What needs to be done
Transcribe the records in full; omit images.

Data section
+ + + + + + +
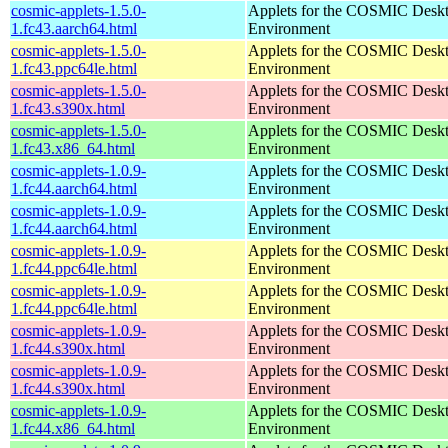
cosmic-applets-1.5.0-
Applets for the COSMIC Desk
1.fc43.aarch64.html
Environment
cosmic-applets-1.5.0-
Applets for the COSMIC Desk
1.fc43.ppc64le.html
Environment
cosmic-applets-1.5.0-
Applets for the COSMIC Desk
1.fc43.s390x.html
Environment
cosmic-applets-1.5.0-
Applets for the COSMIC Desk
1.fc43.x86_64.html
Environment
cosmic-applets-1.0.9-
Applets for the COSMIC Desk
1.fc44.aarch64.html
Environment
cosmic-applets-1.0.9-
Applets for the COSMIC Desk
1.fc44.aarch64.html
Environment
cosmic-applets-1.0.9-
Applets for the COSMIC Desk
1.fc44.ppc64le.html
Environment
cosmic-applets-1.0.9-
Applets for the COSMIC Desk
1.fc44.ppc64le.html
Environment
cosmic-applets-1.0.9-
Applets for the COSMIC Desk
1.fc44.s390x.html
Environment
cosmic-applets-1.0.9-
Applets for the COSMIC Desk
1.fc44.s390x.html
Environment
cosmic-applets-1.0.9-
Applets for the COSMIC Desk
1.fc44.x86_64.html
Environment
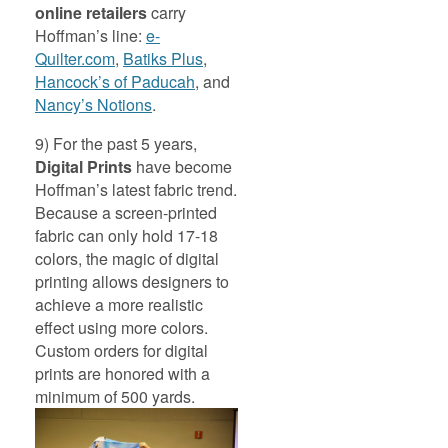
online retailers
carry
Hoffman’s line:
e-
Quilter.com
,
Batiks Plus
,
Hancock’s of Paducah
, and
Nancy’s Notions
.
9) For the past 5 years,
Digital Prints
have become
Hoffman’s latest fabric trend.
Because a screen-printed
fabric can only hold 17-18
colors, the magic of digital
printing allows designers to
achieve a more realistic
effect using more colors.
Custom orders for digital
prints are honored with a
minimum of 500 yards.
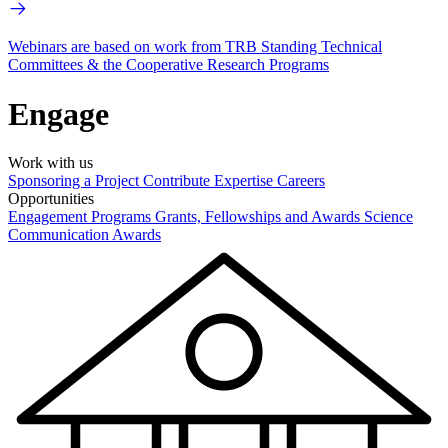
Webinars are based on work from TRB Standing Technical
Committees & the Cooperative Research Programs
Engage
Work with us
Sponsoring a Project
Contribute Expertise
Careers
Opportunities
Engagement Programs
Grants, Fellowships and Awards
Science
Communication Awards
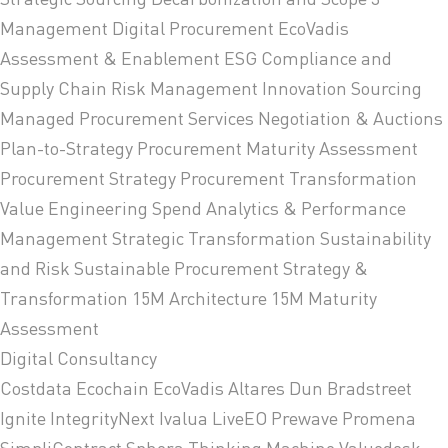
Management
Digital Procurement
EcoVadis
Assessment & Enablement
ESG Compliance and
Supply Chain Risk Management
Innovation Sourcing
Managed Procurement Services
Negotiation & Auctions
Plan-to-Strategy
Procurement Maturity Assessment
Procurement Strategy
Procurement Transformation
Value Engineering
Spend Analytics & Performance
Management
Strategic Transformation
Sustainability
and Risk
Sustainable Procurement Strategy &
Transformation
15M Architecture
15M Maturity
Assessment
Digital Consultancy
Costdata
Ecochain
EcoVadis
Altares Dun Bradstreet
Ignite
IntegrityNext
Ivalua
LiveEO
Prewave
Promena
SimpliContract
Sphera
Thinking Machine
Valuedesk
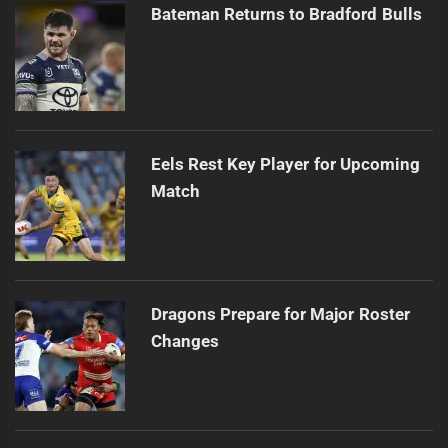
Bateman Returns to Bradford Bulls
Eels Rest Key Player for Upcoming
Match
Dragons Prepare for Major Roster
Changes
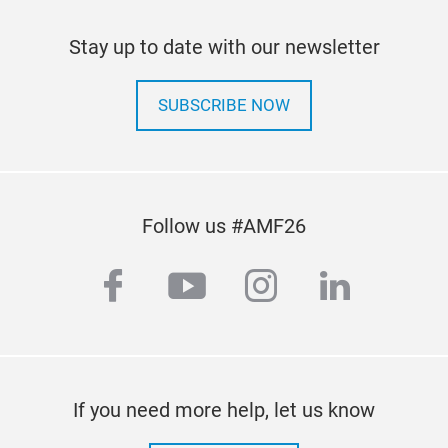
Stay up to date with our newsletter
SUBSCRIBE NOW
Follow us #AMF26
facebook
youtube
instagram
linkedi
If you need more help, let us know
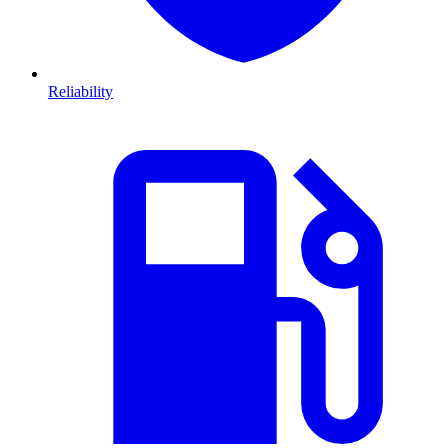
Reliability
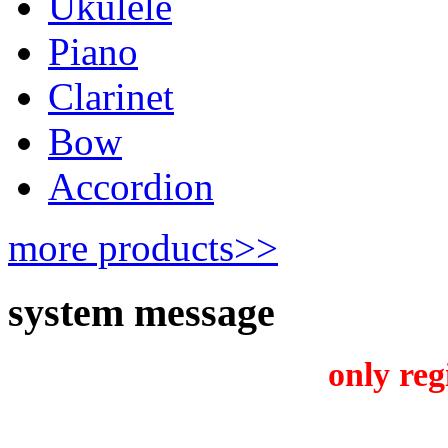
Ukulele
Piano
Clarinet
Bow
Accordion
more products>>
system message
only reg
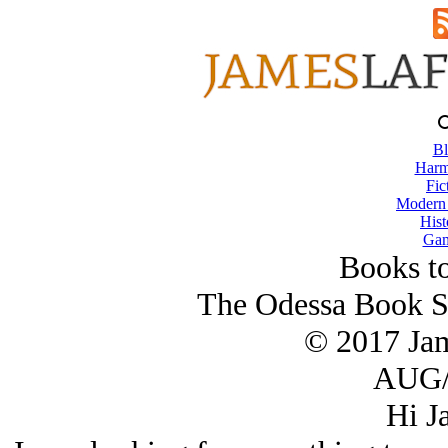
Bl
Harm
Fic
Modern
Hist
Gam
Books t
The Odessa Book Se
© 2017 Ja
AUG/
Hi J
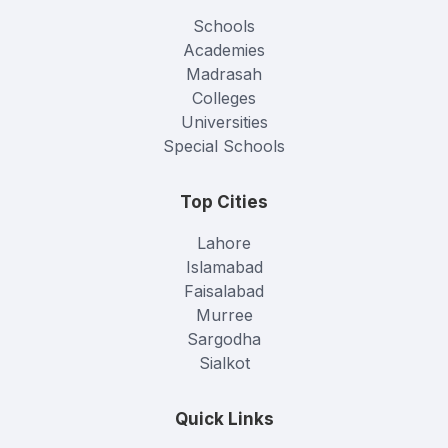
Schools
Academies
Madrasah
Colleges
Universities
Special Schools
Top Cities
Lahore
Islamabad
Faisalabad
Murree
Sargodha
Sialkot
Quick Links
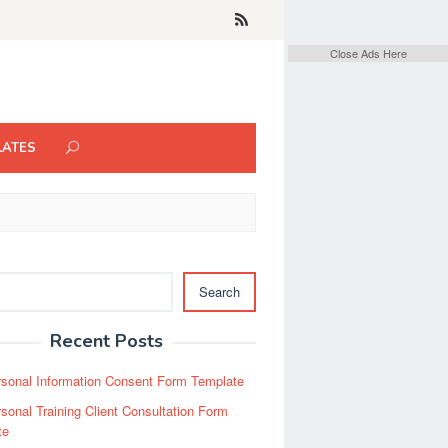
Close Ads Here
LATES
Search
Recent Posts
sonal Information Consent Form Template
sonal Training Client Consultation Form
te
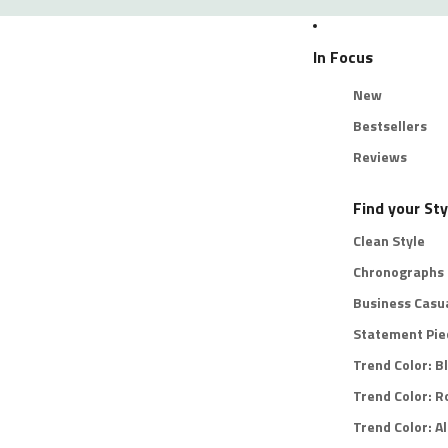
In Focus
New
Bestsellers
Reviews
Find your Sty
Clean Style
Chronographs
Business Casu
Statement Pie
Trend Color: B
Trend Color: R
Trend Color: Al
+ + + + + + +
Your response
cosmic-applets-1.5.0-
Applets for the COSMIC Desk
1.fc43.aarch64.html
Environment
cosmic-applets-1.5.0-
Applets for the COSMIC Desk
1.fc43.ppc64le.html
Environment
cosmic-applets-1.5.0-
Applets for the COSMIC Desk
1.fc43.s390x.html
Environment
cosmic-applets-1.5.0-
Applets for the COSMIC Desk
1.fc43.x86_64.html
Environment
cosmic-applets-1.0.9-
Applets for the COSMIC Desk
1.fc44.aarch64.html
Environment
cosmic-applets-1.0.9-
Applets for the COSMIC Desk
1.fc44.aarch64.html
Environment
cosmic-applets-1.0.9-
Applets for the COSMIC Desk
1.fc44.ppc64le.html
Environment
cosmic-applets-1.0.9-
Applets for the COSMIC Desk
1.fc44.ppc64le.html
Environment
cosmic-applets-1.0.9-
Applets for the COSMIC Desk
1.fc44.s390x.html
Environment
cosmic-applets-1.0.9-
Applets for the COSMIC Desk
1.fc44.s390x.html
Environment
cosmic-applets-1.0.9-
Applets for the COSMIC Desk
1.fc44.x86_64.html
Environment
online retailers
carry
Hoffman’s line:
e-
Quilter.com
,
Batiks Plus
,
Hancock’s of Paducah
, and
Nancy’s Notions
.
9) For the past 5 years,
Digital Prints
have become
Hoffman’s latest fabric trend.
Because a screen-printed
fabric can only hold 17-18
colors, the magic of digital
printing allows designers to
achieve a more realistic
effect using more colors.
Custom orders for digital
prints are honored with a
minimum of 500 yards.
Webinars are based on work from TRB Standing Technical
Committees & the Cooperative Research Programs
Engage
Work with us
Sponsoring a Project
Contribute Expertise
Careers
Opportunities
Engagement Programs
Grants, Fellowships and Awards
Science
Communication Awards
Management
Digital Procurement
EcoVadis
Assessment & Enablement
ESG Compliance and
Supply Chain Risk Management
Innovation Sourcing
Managed Procurement Services
Negotiation & Auctions
Plan-to-Strategy
Procurement Maturity Assessment
Procurement Strategy
Procurement Transformation
Value Engineering
Spend Analytics & Performance
Management
Strategic Transformation
Sustainability
and Risk
Sustainable Procurement Strategy &
Transformation
15M Architecture
15M Maturity
Assessment
Digital Consultancy
Costdata
Ecochain
EcoVadis
Altares Dun Bradstreet
Ignite
IntegrityNext
Ivalua
LiveEO
Prewave
Promena
SimpliContract
Sphera
Thinking Machine
Valuedesk
Bateman Returns to Bradford Bulls
Eels Rest Key Player for Upcoming
Match
Dragons Prepare for Major Roster
Changes
Stay up to date with our newsletter
SUBSCRIBE NOW
Follow us #AMF26
facebook
youtube
instagram
linkedi
If you need more help, let us know
Reliability
Ukulele
Piano
Clarinet
Bow
Accordion
more products>>
system message
only reg
Bl
Harm
Fic
Modern
Hist
Gam
Books t
The Odessa Book Se
© 2017 Ja
AUG/
Hi J
Schools
Academies
Madrasah
Colleges
Universities
Special Schools
Top Cities
Lahore
Islamabad
Faisalabad
Murree
Sargodha
Sialkot
Quick Links
Close Ads Here
LATES
Search
Recent Posts
sonal Information Consent Form Template
sonal Training Client Consultation Form
te
In Focus
New
Bestsellers
Reviews
Find your Sty
Clean Style
Chronographs
Business Casu
Statement Pie
Trend Color: B
Trend Color: R
Trend Color: Al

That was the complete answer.